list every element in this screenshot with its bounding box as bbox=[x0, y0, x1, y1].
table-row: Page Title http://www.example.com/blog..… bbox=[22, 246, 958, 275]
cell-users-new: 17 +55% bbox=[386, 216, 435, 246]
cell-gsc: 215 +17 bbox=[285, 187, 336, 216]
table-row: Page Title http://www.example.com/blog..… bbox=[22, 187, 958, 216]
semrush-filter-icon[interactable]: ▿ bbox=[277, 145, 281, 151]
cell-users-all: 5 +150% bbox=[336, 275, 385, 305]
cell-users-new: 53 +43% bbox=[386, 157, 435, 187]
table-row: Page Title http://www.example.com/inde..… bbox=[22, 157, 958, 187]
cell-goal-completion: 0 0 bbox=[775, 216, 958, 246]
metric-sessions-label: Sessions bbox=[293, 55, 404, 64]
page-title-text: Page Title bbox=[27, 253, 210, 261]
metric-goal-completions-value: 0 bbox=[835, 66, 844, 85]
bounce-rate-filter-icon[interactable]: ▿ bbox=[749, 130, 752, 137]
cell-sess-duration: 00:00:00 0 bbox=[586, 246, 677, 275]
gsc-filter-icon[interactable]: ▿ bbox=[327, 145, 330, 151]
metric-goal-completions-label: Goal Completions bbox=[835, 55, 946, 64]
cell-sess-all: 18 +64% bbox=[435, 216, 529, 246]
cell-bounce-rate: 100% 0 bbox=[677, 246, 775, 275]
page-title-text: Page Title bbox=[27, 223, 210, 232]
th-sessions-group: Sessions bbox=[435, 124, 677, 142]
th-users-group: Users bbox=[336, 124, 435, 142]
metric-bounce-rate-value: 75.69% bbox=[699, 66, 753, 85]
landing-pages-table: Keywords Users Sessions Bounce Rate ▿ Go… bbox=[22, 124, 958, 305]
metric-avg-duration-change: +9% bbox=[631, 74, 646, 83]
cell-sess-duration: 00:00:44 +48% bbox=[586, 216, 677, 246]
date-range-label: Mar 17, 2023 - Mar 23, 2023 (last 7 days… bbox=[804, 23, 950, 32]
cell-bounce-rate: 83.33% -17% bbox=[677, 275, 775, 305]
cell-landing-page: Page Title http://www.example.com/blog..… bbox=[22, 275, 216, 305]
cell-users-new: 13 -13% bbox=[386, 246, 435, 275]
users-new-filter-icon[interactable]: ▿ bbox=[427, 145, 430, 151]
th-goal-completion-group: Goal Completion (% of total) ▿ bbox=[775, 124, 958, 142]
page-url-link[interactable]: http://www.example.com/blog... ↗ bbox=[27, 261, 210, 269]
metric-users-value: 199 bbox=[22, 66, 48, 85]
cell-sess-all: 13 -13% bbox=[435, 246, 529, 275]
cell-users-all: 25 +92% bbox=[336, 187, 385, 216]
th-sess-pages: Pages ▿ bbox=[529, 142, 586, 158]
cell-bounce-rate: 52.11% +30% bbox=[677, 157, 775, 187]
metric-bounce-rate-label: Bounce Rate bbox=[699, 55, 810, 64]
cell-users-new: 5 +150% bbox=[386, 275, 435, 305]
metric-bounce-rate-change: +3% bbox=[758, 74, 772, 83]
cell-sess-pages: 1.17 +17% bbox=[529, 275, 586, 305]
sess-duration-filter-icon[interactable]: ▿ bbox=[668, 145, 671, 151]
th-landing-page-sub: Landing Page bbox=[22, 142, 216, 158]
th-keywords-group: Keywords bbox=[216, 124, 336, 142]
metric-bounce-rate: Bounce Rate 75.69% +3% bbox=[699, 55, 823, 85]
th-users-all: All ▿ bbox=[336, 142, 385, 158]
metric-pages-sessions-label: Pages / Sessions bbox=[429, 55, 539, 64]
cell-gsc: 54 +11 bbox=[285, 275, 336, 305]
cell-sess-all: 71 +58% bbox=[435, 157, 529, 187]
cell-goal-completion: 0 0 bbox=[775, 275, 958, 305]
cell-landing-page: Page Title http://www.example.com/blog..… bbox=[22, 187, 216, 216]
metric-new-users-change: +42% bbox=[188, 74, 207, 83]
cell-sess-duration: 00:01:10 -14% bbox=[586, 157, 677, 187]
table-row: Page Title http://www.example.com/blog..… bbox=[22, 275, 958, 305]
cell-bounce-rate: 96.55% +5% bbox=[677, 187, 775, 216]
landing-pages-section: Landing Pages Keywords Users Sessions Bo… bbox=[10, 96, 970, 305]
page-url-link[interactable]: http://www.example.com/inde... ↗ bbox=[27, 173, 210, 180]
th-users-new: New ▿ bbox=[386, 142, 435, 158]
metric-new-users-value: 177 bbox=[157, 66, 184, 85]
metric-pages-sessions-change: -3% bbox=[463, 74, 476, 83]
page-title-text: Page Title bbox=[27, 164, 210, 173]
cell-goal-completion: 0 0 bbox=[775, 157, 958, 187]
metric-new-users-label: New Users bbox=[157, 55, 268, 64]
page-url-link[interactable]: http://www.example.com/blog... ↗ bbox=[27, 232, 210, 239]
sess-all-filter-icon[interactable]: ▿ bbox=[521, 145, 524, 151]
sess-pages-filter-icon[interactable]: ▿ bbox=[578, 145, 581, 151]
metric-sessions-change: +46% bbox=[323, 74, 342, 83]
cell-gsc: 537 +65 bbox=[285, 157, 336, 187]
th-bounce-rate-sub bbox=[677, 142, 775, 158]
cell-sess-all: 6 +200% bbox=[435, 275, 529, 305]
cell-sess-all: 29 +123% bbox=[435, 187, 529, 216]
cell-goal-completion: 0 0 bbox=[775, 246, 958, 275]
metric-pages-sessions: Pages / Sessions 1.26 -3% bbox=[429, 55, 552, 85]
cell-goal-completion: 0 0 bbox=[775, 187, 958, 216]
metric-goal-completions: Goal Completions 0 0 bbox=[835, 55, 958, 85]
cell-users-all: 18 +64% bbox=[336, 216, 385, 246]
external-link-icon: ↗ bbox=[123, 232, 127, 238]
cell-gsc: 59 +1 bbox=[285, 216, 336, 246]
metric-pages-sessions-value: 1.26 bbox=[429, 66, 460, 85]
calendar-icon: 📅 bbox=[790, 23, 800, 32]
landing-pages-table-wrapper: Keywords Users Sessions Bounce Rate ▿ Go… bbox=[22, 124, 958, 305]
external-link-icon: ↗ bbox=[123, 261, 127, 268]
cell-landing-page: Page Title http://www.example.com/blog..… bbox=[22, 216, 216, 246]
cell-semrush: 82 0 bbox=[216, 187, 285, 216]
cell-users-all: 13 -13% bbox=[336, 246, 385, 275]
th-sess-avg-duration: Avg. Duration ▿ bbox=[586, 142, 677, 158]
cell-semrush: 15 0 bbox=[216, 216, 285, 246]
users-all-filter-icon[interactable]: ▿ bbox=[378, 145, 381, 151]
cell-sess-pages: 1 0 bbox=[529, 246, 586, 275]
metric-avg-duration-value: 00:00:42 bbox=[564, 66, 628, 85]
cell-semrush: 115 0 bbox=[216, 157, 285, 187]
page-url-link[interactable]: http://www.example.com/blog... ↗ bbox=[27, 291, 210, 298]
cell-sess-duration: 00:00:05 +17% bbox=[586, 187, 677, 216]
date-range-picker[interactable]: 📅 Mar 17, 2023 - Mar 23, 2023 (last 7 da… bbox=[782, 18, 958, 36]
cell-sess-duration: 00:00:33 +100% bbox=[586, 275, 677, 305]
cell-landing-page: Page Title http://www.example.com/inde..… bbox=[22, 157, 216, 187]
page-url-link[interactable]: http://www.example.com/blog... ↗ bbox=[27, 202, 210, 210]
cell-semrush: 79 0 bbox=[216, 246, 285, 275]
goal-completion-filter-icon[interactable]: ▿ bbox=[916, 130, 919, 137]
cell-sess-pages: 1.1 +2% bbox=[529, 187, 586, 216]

--*--

Above are some records; extract every one of them exactly.

list every element in this screenshot with its bounding box as bbox=[x0, y0, x1, y1].
table-row: Page Title http://www.example.com/blog..… bbox=[22, 246, 958, 275]
cell-users-new: 17 +55% bbox=[386, 216, 435, 246]
cell-gsc: 215 +17 bbox=[285, 187, 336, 216]
table-row: Page Title http://www.example.com/blog..… bbox=[22, 187, 958, 216]
semrush-filter-icon[interactable]: ▿ bbox=[277, 145, 281, 151]
cell-users-all: 5 +150% bbox=[336, 275, 385, 305]
cell-users-new: 53 +43% bbox=[386, 157, 435, 187]
table-row: Page Title http://www.example.com/inde..… bbox=[22, 157, 958, 187]
cell-goal-completion: 0 0 bbox=[775, 216, 958, 246]
metric-sessions-label: Sessions bbox=[293, 55, 404, 64]
page-title-text: Page Title bbox=[27, 253, 210, 261]
metric-goal-completions-value: 0 bbox=[835, 66, 844, 85]
bounce-rate-filter-icon[interactable]: ▿ bbox=[749, 130, 752, 137]
cell-sess-duration: 00:00:00 0 bbox=[586, 246, 677, 275]
gsc-filter-icon[interactable]: ▿ bbox=[327, 145, 330, 151]
metric-goal-completions-label: Goal Completions bbox=[835, 55, 946, 64]
cell-sess-all: 18 +64% bbox=[435, 216, 529, 246]
cell-bounce-rate: 100% 0 bbox=[677, 246, 775, 275]
page-title-text: Page Title bbox=[27, 223, 210, 232]
th-sessions-group: Sessions bbox=[435, 124, 677, 142]
th-users-group: Users bbox=[336, 124, 435, 142]
metric-bounce-rate-value: 75.69% bbox=[699, 66, 753, 85]
landing-pages-table: Keywords Users Sessions Bounce Rate ▿ Go… bbox=[22, 124, 958, 305]
metric-avg-duration-change: +9% bbox=[631, 74, 646, 83]
cell-sess-duration: 00:00:44 +48% bbox=[586, 216, 677, 246]
date-range-label: Mar 17, 2023 - Mar 23, 2023 (last 7 days… bbox=[804, 23, 950, 32]
cell-bounce-rate: 83.33% -17% bbox=[677, 275, 775, 305]
cell-landing-page: Page Title http://www.example.com/blog..… bbox=[22, 275, 216, 305]
cell-users-new: 13 -13% bbox=[386, 246, 435, 275]
users-new-filter-icon[interactable]: ▿ bbox=[427, 145, 430, 151]
th-goal-completion-group: Goal Completion (% of total) ▿ bbox=[775, 124, 958, 142]
page-url-link[interactable]: http://www.example.com/blog... ↗ bbox=[27, 261, 210, 269]
metric-users-value: 199 bbox=[22, 66, 48, 85]
cell-sess-all: 13 -13% bbox=[435, 246, 529, 275]
cell-users-all: 25 +92% bbox=[336, 187, 385, 216]
th-sess-pages: Pages ▿ bbox=[529, 142, 586, 158]
cell-bounce-rate: 52.11% +30% bbox=[677, 157, 775, 187]
metric-bounce-rate-label: Bounce Rate bbox=[699, 55, 810, 64]
cell-users-new: 5 +150% bbox=[386, 275, 435, 305]
metric-bounce-rate-change: +3% bbox=[758, 74, 772, 83]
cell-sess-pages: 1.17 +17% bbox=[529, 275, 586, 305]
sess-duration-filter-icon[interactable]: ▿ bbox=[668, 145, 671, 151]
th-landing-page-sub: Landing Page bbox=[22, 142, 216, 158]
th-keywords-group: Keywords bbox=[216, 124, 336, 142]
metric-bounce-rate: Bounce Rate 75.69% +3% bbox=[699, 55, 823, 85]
th-users-all: All ▿ bbox=[336, 142, 385, 158]
metric-pages-sessions-label: Pages / Sessions bbox=[429, 55, 539, 64]
cell-gsc: 54 +11 bbox=[285, 275, 336, 305]
cell-sess-all: 71 +58% bbox=[435, 157, 529, 187]
cell-goal-completion: 0 0 bbox=[775, 275, 958, 305]
cell-landing-page: Page Title http://www.example.com/blog..… bbox=[22, 187, 216, 216]
metric-new-users-change: +42% bbox=[188, 74, 207, 83]
cell-sess-duration: 00:01:10 -14% bbox=[586, 157, 677, 187]
table-row: Page Title http://www.example.com/blog..… bbox=[22, 275, 958, 305]
cell-bounce-rate: 96.55% +5% bbox=[677, 187, 775, 216]
landing-pages-section: Landing Pages Keywords Users Sessions Bo… bbox=[10, 96, 970, 305]
page-url-link[interactable]: http://www.example.com/inde... ↗ bbox=[27, 173, 210, 180]
th-users-new: New ▿ bbox=[386, 142, 435, 158]
metric-new-users-value: 177 bbox=[157, 66, 184, 85]
metric-pages-sessions-change: -3% bbox=[463, 74, 476, 83]
page-title-text: Page Title bbox=[27, 164, 210, 173]
cell-goal-completion: 0 0 bbox=[775, 157, 958, 187]
metric-new-users-label: New Users bbox=[157, 55, 268, 64]
page-url-link[interactable]: http://www.example.com/blog... ↗ bbox=[27, 232, 210, 239]
sess-all-filter-icon[interactable]: ▿ bbox=[521, 145, 524, 151]
sess-pages-filter-icon[interactable]: ▿ bbox=[578, 145, 581, 151]
metric-sessions-change: +46% bbox=[323, 74, 342, 83]
cell-gsc: 537 +65 bbox=[285, 157, 336, 187]
th-bounce-rate-sub bbox=[677, 142, 775, 158]
cell-sess-all: 6 +200% bbox=[435, 275, 529, 305]
cell-sess-all: 29 +123% bbox=[435, 187, 529, 216]
cell-goal-completion: 0 0 bbox=[775, 246, 958, 275]
metric-pages-sessions: Pages / Sessions 1.26 -3% bbox=[429, 55, 552, 85]
cell-goal-completion: 0 0 bbox=[775, 187, 958, 216]
metric-goal-completions: Goal Completions 0 0 bbox=[835, 55, 958, 85]
cell-users-all: 18 +64% bbox=[336, 216, 385, 246]
external-link-icon: ↗ bbox=[123, 232, 127, 238]
cell-gsc: 59 +1 bbox=[285, 216, 336, 246]
metric-pages-sessions-value: 1.26 bbox=[429, 66, 460, 85]
calendar-icon: 📅 bbox=[790, 23, 800, 32]
landing-pages-table-wrapper: Keywords Users Sessions Bounce Rate ▿ Go… bbox=[22, 124, 958, 305]
external-link-icon: ↗ bbox=[123, 261, 127, 268]
cell-landing-page: Page Title http://www.example.com/blog..… bbox=[22, 216, 216, 246]
cell-semrush: 82 0 bbox=[216, 187, 285, 216]
cell-users-all: 13 -13% bbox=[336, 246, 385, 275]
th-sess-avg-duration: Avg. Duration ▿ bbox=[586, 142, 677, 158]
cell-semrush: 15 0 bbox=[216, 216, 285, 246]
users-all-filter-icon[interactable]: ▿ bbox=[378, 145, 381, 151]
cell-sess-pages: 1 0 bbox=[529, 246, 586, 275]
metric-avg-duration-value: 00:00:42 bbox=[564, 66, 628, 85]
cell-semrush: 115 0 bbox=[216, 157, 285, 187]
page-url-link[interactable]: http://www.example.com/blog... ↗ bbox=[27, 291, 210, 298]
cell-sess-duration: 00:00:05 +17% bbox=[586, 187, 677, 216]
date-range-picker[interactable]: 📅 Mar 17, 2023 - Mar 23, 2023 (last 7 da… bbox=[782, 18, 958, 36]
cell-sess-duration: 00:00:33 +100% bbox=[586, 275, 677, 305]
cell-landing-page: Page Title http://www.example.com/inde..… bbox=[22, 157, 216, 187]
page-url-link[interactable]: http://www.example.com/blog... ↗ bbox=[27, 202, 210, 210]
cell-semrush: 79 0 bbox=[216, 246, 285, 275]
goal-completion-filter-icon[interactable]: ▿ bbox=[916, 130, 919, 137]
cell-sess-pages: 1.1 +2% bbox=[529, 187, 586, 216]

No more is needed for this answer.